We are in this unsatisfactory situation because the Secretary of State made grandiose statements which he did not follow up with a robust and open process. Had he involved both the Welsh Government and the National Assembly as well as a broad section of Welsh society then he would not have been in this sad position today.

The new bill must be made-in-Wales and not simply presented to Wales.

The Secretary of State would now be well-advised to create a convention (on which he has been pressed for some time) or at least a joint Assembly-Parliamentary body to review and agree a new bill before its introduction. The Welsh Affairs Select Committee and the Assembly’s Constitutional and legislative Affairs Committee have both examined the bill and held a successful joint meeting. That model may be a good model to keep in mind either for a meeting before dissolution or to be revived once the new Assembly is elected on May 5th. By doing so and achieving a broad cross-party consensus the new bill would have a degree of legitimacy that the draft bill has failed to command. And it would at least help keep the trouble-makers quiet.

By creating this new consensus – and there is a broad consensus over many matters – then the Secretary of State will be able to proceed to legislate in good time and with goodwill restored. But he must also recognise that demanding a referendum over the somewhat obscure matter of the jurisdiction whilst at the same time rejecting the need for a referendum on tax powers is not something which has any credibility or intellectual coherence.
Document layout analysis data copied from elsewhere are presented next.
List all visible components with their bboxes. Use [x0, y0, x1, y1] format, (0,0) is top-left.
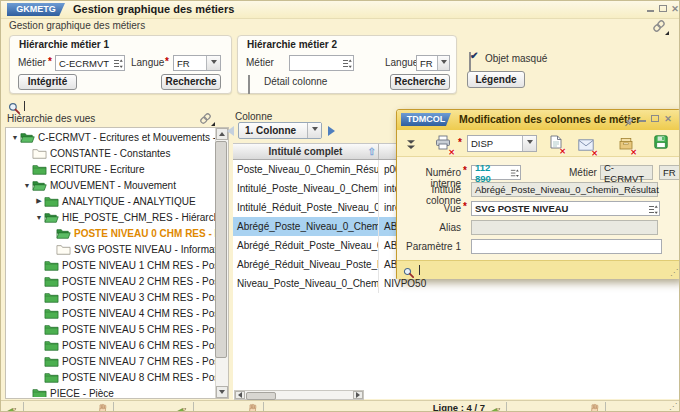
numero-interne-field[interactable]: 112 890 [471, 165, 521, 180]
integrite-button[interactable]: Intégrité [18, 74, 77, 90]
tree-item[interactable]: PIECE - Pièce [7, 385, 216, 397]
folder-open-icon [20, 132, 35, 143]
folder-icon [44, 340, 59, 351]
tree-item[interactable]: ECRITURE - Ecriture [7, 161, 216, 177]
scroll-right-icon[interactable] [353, 391, 363, 399]
folder-icon [32, 388, 47, 398]
edit-pencil-icon [489, 402, 502, 412]
tree-item[interactable]: POSTE NIVEAU 6 CHM RES - Poste Niveau 6 … [7, 337, 216, 353]
close-icon[interactable]: ✕ [670, 4, 680, 14]
link-icon[interactable] [651, 19, 667, 33]
dialog-maximize-icon[interactable] [650, 114, 660, 124]
group1-langue-select[interactable]: FR [173, 55, 221, 71]
group2-langue-select[interactable]: FR [416, 55, 450, 71]
mail-cancel-icon[interactable]: ✕ [578, 137, 594, 155]
dialog-langue-field: FR [659, 165, 680, 180]
tree-item-selected[interactable]: POSTE NIVEAU 0 CHM RES - Poste Niveau 0 … [7, 225, 216, 241]
tree-item[interactable]: ANALYTIQUE - ANALYTIQUE [7, 193, 216, 209]
tree-item[interactable]: HIE_POSTE_CHM_RES - Hiérarchie poste che… [7, 209, 216, 225]
chevron-down-icon[interactable] [522, 136, 536, 151]
chevron-down-icon[interactable] [307, 123, 321, 138]
pan-hand-icon [97, 401, 108, 412]
maximize-icon[interactable] [658, 4, 668, 14]
search-icon[interactable] [403, 264, 414, 282]
lookup-icon[interactable] [113, 58, 123, 72]
previous-column-icon[interactable] [227, 126, 234, 136]
header-intitule-complet[interactable]: Intitulé complet [233, 144, 379, 159]
lookup-icon[interactable] [648, 204, 658, 218]
collapse-double-chevron-icon[interactable] [405, 137, 417, 155]
table-hscrollbar[interactable] [234, 390, 364, 400]
intitule-colonne-field: Abrégé_Poste_Niveau_0_Chemin_Résultat [471, 182, 658, 197]
view-hierarchy-tree: C-ECRMVT - Ecritures et Mouvements - Cli… [5, 127, 229, 399]
tree-item[interactable]: POSTE NIVEAU 2 CHM RES - Poste Niveau 2 … [7, 273, 216, 289]
group2-recherche-button[interactable]: Recherche [390, 74, 450, 90]
folder-icon [32, 148, 47, 159]
group2-metier-field[interactable] [289, 55, 354, 71]
vue-label: Vue [399, 203, 461, 214]
dialog-close-icon[interactable]: ✕ [663, 114, 673, 124]
group1-title: Hiérarchie métier 1 [19, 39, 109, 50]
tree-link-icon[interactable] [198, 111, 213, 124]
folder-icon [44, 308, 59, 319]
next-column-icon[interactable] [328, 126, 335, 136]
abort-document-icon[interactable]: ✕ [550, 135, 562, 153]
objet-masque-checkbox[interactable] [469, 52, 471, 71]
folder-open-icon [56, 228, 71, 239]
edit-pencil-icon [175, 402, 188, 412]
tree-item[interactable]: CONSTANTE - Constantes [7, 145, 216, 161]
status-separator [263, 402, 264, 411]
group1-metier-field[interactable]: C-ECRMVT [55, 55, 125, 71]
group2-langue-label: Langue [385, 57, 418, 68]
sort-ascending-icon[interactable] [368, 144, 376, 159]
dialog-minimize-icon[interactable] [638, 114, 648, 124]
minimize-icon[interactable] [646, 4, 656, 14]
column-selector[interactable]: 1. Colonne [238, 122, 322, 139]
parametre1-label: Paramètre 1 [399, 241, 461, 252]
detail-colonne-checkbox[interactable] [248, 75, 250, 94]
tree-scrollbar-thumb[interactable] [215, 141, 227, 358]
table-hscrollbar-thumb[interactable] [246, 392, 276, 400]
expand-icon[interactable] [22, 182, 32, 189]
vue-field[interactable]: SVG POSTE NIVEAU [471, 201, 660, 216]
page-title: Gestion graphique des métiers [9, 20, 145, 31]
dialog-modification-colonnes: TDMCOL Modification des colonnes de méti… [396, 109, 680, 279]
dialog-search-input[interactable] [422, 263, 626, 278]
disp-select[interactable]: DISP [467, 135, 537, 152]
folder-icon [44, 196, 59, 207]
print-cancel-icon[interactable]: ✕ [435, 135, 451, 154]
chevron-down-icon[interactable] [206, 56, 220, 70]
chevron-down-icon[interactable] [437, 56, 449, 70]
tree-item[interactable]: POSTE NIVEAU 4 CHM RES - Poste Niveau 4 … [7, 305, 216, 321]
expand-icon[interactable] [10, 134, 20, 141]
required-asterisk: * [48, 56, 52, 67]
scroll-left-icon[interactable] [235, 391, 245, 399]
save-icon[interactable] [654, 135, 668, 153]
tree-item[interactable]: POSTE NIVEAU 7 CHM RES - Poste Niveau 7 … [7, 353, 216, 369]
tree-item[interactable]: MOUVEMENT - Mouvement [7, 177, 216, 193]
tree-item[interactable]: POSTE NIVEAU 1 CHM RES - Poste Niveau 1 … [7, 257, 216, 273]
lookup-icon[interactable] [342, 58, 352, 72]
tree-item[interactable]: POSTE NIVEAU 3 CHM RES - Poste Niveau 3 … [7, 289, 216, 305]
alias-field [471, 220, 658, 235]
folder-open-icon [44, 212, 59, 223]
delete-record-icon[interactable]: ✕ [619, 136, 633, 154]
group1-recherche-button[interactable]: Recherche [161, 74, 221, 90]
tree-item[interactable]: C-ECRMVT - Ecritures et Mouvements - Cli… [7, 129, 216, 145]
tree-item[interactable]: POSTE NIVEAU 8 CHM RES - Poste Niveau 8 … [7, 369, 216, 385]
scroll-down-icon[interactable] [216, 386, 228, 398]
legende-button[interactable]: Légende [467, 71, 525, 88]
dialog-resize-grip-icon[interactable] [670, 269, 678, 277]
status-separator [506, 402, 507, 411]
tree-item[interactable]: SVG POSTE NIVEAU - Informations Hiérarch… [7, 241, 216, 257]
parametre1-field[interactable] [471, 239, 662, 254]
detail-colonne-label: Détail colonne [264, 76, 327, 87]
spinner-icon[interactable] [510, 168, 519, 181]
tree-search-input[interactable] [27, 98, 211, 114]
tree-item[interactable]: POSTE NIVEAU 5 CHM RES - Poste Niveau 5 … [7, 321, 216, 337]
resize-grip-icon[interactable] [669, 403, 677, 411]
folder-icon [44, 260, 59, 271]
collapse-icon[interactable] [34, 197, 44, 205]
status-separator [193, 402, 194, 411]
expand-icon[interactable] [34, 214, 44, 221]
Best put in the same bin as the necessity test.

And neither is it acceptable that the provisions of this bill will sit on the Statute Book for two or three or four years until 2021 before being commenced. All provisions should be enacted and commenced with no such delay. In Scotland there is an election taking place with powers that were announced, debated, enacted and commenced in less than two years. It is simply not acceptable that in Wales we need to wait at least five years for far fewer powers. And this will mean that the new powers on elections and structures will not be available until the 2026 election – a full decade after they were announced.

If the Secretary of State is able to recognise that there are many of us in all parties who wish to move from a decades-long debate on the constitution and want to focus on the major social and economic issues facing the country then he will achieve his ambition of a robust, stable and long-lasting settlement. However I believe that many of us will not simply agree to any settlement and will not feel well-disposed to a bill which is made in Whitehall for Whitehall and not made in Wales and for Wales. However we are, this evening, closer to a potential settlement than we were this morning. Crabb has recognised, as did John Morris, that there was an elephant on his doorstep. Back in 1979 that was the end of it. The people had spoken. And had spoken in primary colours.

Today in a much different and changed world the message is also different but in some ways is unchanging. Constitutional change cannot be either forced or imposed. By working together the changes that most people agree are needed, can be made, and made with consent and support. It is now a matter for the Secretary of State to reach out and to work with Wales.